How I Stopped Overthinking Every Decision
- Laurence Paquette
- 1 day ago
- 2 min read
I used to overthink everything, in a quiet and constant way that made even small decisions feel heavier than they needed to be, as if every choice said something final about who I was or whether I was getting life right.
Each decision felt like a test. What if I picked the wrong option, disappointed someone, or regretted it later. And the more I thought about it, the less clarity I had, until I found myself frozen between options, mentally exhausted before I had even started.
What I eventually learned is that overthinking rarely leads to better decisions, even though it feels productive in the moment, because what it mostly creates is delay, doubt, and a false sense of control.
I still think things through, but I no longer let my mind spiral endlessly, and what changed was not sudden confidence, but learning how to interrupt the patterns that kept me stuck.
The first thing I check now is whether my hesitation comes from clarity or from fear, because those two often feel similar even though they are not the same. Sometimes something feels off because it truly is not aligned, while other times it feels uncomfortable simply because growth usually is. Discomfort is not automatically a stop sign.
When I notice myself hesitating, I ask what the worst realistic outcome might be and whether I could actually handle it if it happened, and most of the time the answer is yes, because while it might be awkward or inconvenient, it is rarely catastrophic.
I also remind myself that many decisions are not permanent, even if my nervous system treats them as if they are, and that there is usually room to try, learn, and adjust. Staying stuck, on the other hand, guarantees only one thing, which is wasted time and energy.
When my thoughts really start looping, I zoom out and ask whether this will still matter in six months or in six years, because if it will not, it probably does not deserve this much mental space.
One tool I return to often is the hell yes rule.

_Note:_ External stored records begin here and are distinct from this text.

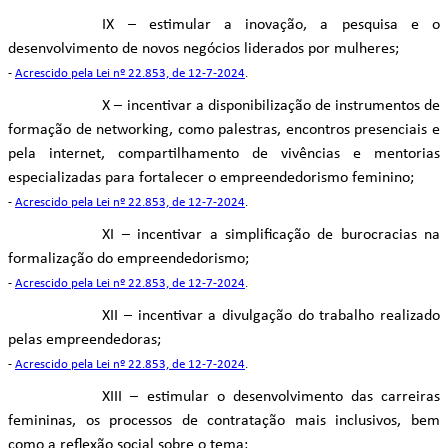
IX – estimular a inovação, a pesquisa e o
desenvolvimento de novos negócios liderados por mulheres;
-
Acrescido pela Lei nº 22.853, de 12-7-2024
.
X – incentivar a disponibilização de instrumentos de
formação de networking, como palestras, encontros presenciais e
pela internet, compartilhamento de vivências e mentorias
especializadas para fortalecer o empreendedorismo feminino;
-
Acrescido pela Lei nº 22.853, de 12-7-2024
.
XI – incentivar a simplificação de burocracias na
formalização do empreendedorismo;
-
Acrescido pela Lei nº 22.853, de 12-7-2024
.
XII – incentivar a divulgação do trabalho realizado
pelas empreendedoras;
-
Acrescido pela Lei nº 22.853, de 12-7-2024
.
XIII – estimular o desenvolvimento das carreiras
femininas, os processos de contratação mais inclusivos, bem
como a reflexão social sobre o tema;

If something is not a clear yes, it is a no or at least a not now, which helps me trust my own sense of alignment instead of endlessly crowdsourcing my decisions.
Because too much input, however well meant, has a way of drowning out your own voice, and that voice only gets clearer when you practice listening to it.
I do not always get it right, and I still spiral sometimes, but I have learned this. Clarity does not always come before action. Sometimes it only comes once you move.
So now I try to move a little faster than I used to, not because I am fearless, but because I trust that I can handle the outcome either way.